**Material for the task:**
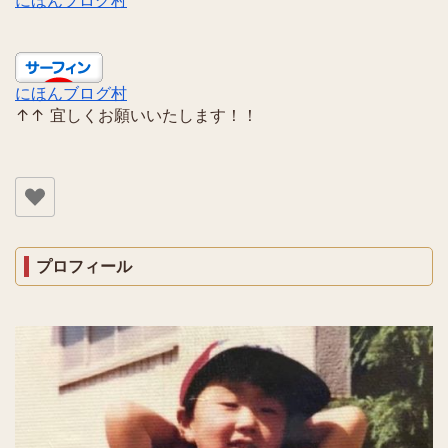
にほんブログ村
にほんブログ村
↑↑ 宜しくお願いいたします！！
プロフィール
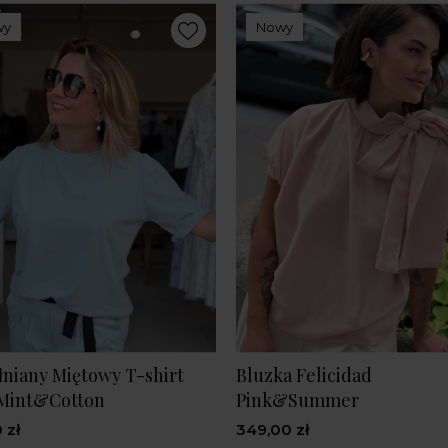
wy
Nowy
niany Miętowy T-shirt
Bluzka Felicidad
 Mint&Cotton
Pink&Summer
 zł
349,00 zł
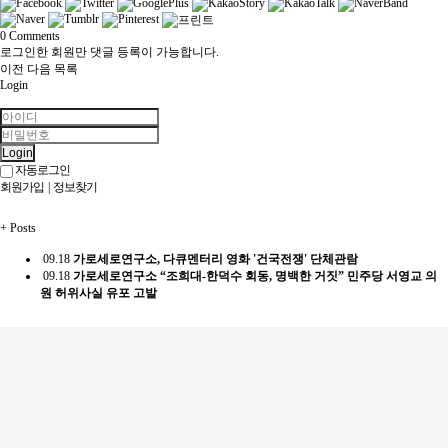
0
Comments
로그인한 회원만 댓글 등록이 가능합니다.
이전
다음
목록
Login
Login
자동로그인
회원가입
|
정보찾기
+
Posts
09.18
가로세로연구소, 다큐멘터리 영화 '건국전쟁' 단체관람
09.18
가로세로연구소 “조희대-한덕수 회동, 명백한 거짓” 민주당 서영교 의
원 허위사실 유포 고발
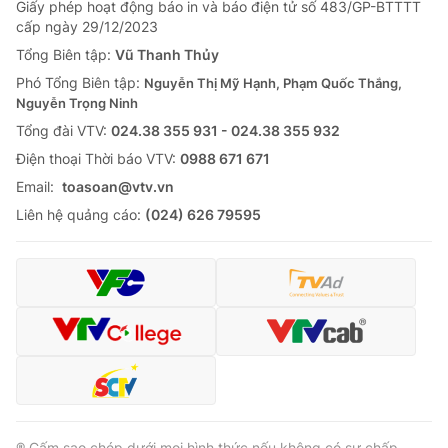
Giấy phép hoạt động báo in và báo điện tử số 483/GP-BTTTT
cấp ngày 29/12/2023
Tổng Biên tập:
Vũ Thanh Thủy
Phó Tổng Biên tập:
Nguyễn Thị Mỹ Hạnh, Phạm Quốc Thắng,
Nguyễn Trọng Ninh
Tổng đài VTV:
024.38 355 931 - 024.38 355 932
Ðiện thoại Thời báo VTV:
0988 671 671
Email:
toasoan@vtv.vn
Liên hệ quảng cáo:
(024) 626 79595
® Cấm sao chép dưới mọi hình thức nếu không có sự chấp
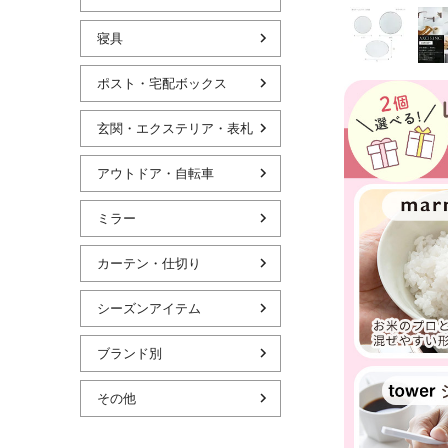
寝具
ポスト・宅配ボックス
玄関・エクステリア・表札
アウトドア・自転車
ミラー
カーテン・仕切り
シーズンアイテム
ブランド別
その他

**What the task requires:** The records above need to be restated word for word, with the pictures left out.

**Solution below:**
にほんブログ村
にほんブログ村
↑↑ 宜しくお願いいたします！！
プロフィール
wy
Nowy
niany Miętowy T-shirt
Bluzka Felicidad
 Mint&Cotton
Pink&Summer
 zł
349,00 zł
0
Comments
로그인한 회원만 댓글 등록이 가능합니다.
이전
다음
목록
Login
Login
자동로그인
회원가입
|
정보찾기
+
Posts
09.18
가로세로연구소, 다큐멘터리 영화 '건국전쟁' 단체관람
09.18
가로세로연구소 “조희대-한덕수 회동, 명백한 거짓” 민주당 서영교 의
원 허위사실 유포 고발
Giấy phép hoạt động báo in và báo điện tử số 483/GP-BTTTT
cấp ngày 29/12/2023
Tổng Biên tập:
Vũ Thanh Thủy
Phó Tổng Biên tập:
Nguyễn Thị Mỹ Hạnh, Phạm Quốc Thắng,
Nguyễn Trọng Ninh
Tổng đài VTV:
024.38 355 931 - 024.38 355 932
Ðiện thoại Thời báo VTV:
0988 671 671
Email:
toasoan@vtv.vn
Liên hệ quảng cáo:
(024) 626 79595
® Cấm sao chép dưới mọi hình thức nếu không có sự chấp
寝具
ポスト・宅配ボックス
玄関・エクステリア・表札
アウトドア・自転車
ミラー
カーテン・仕切り
シーズンアイテム
ブランド別
その他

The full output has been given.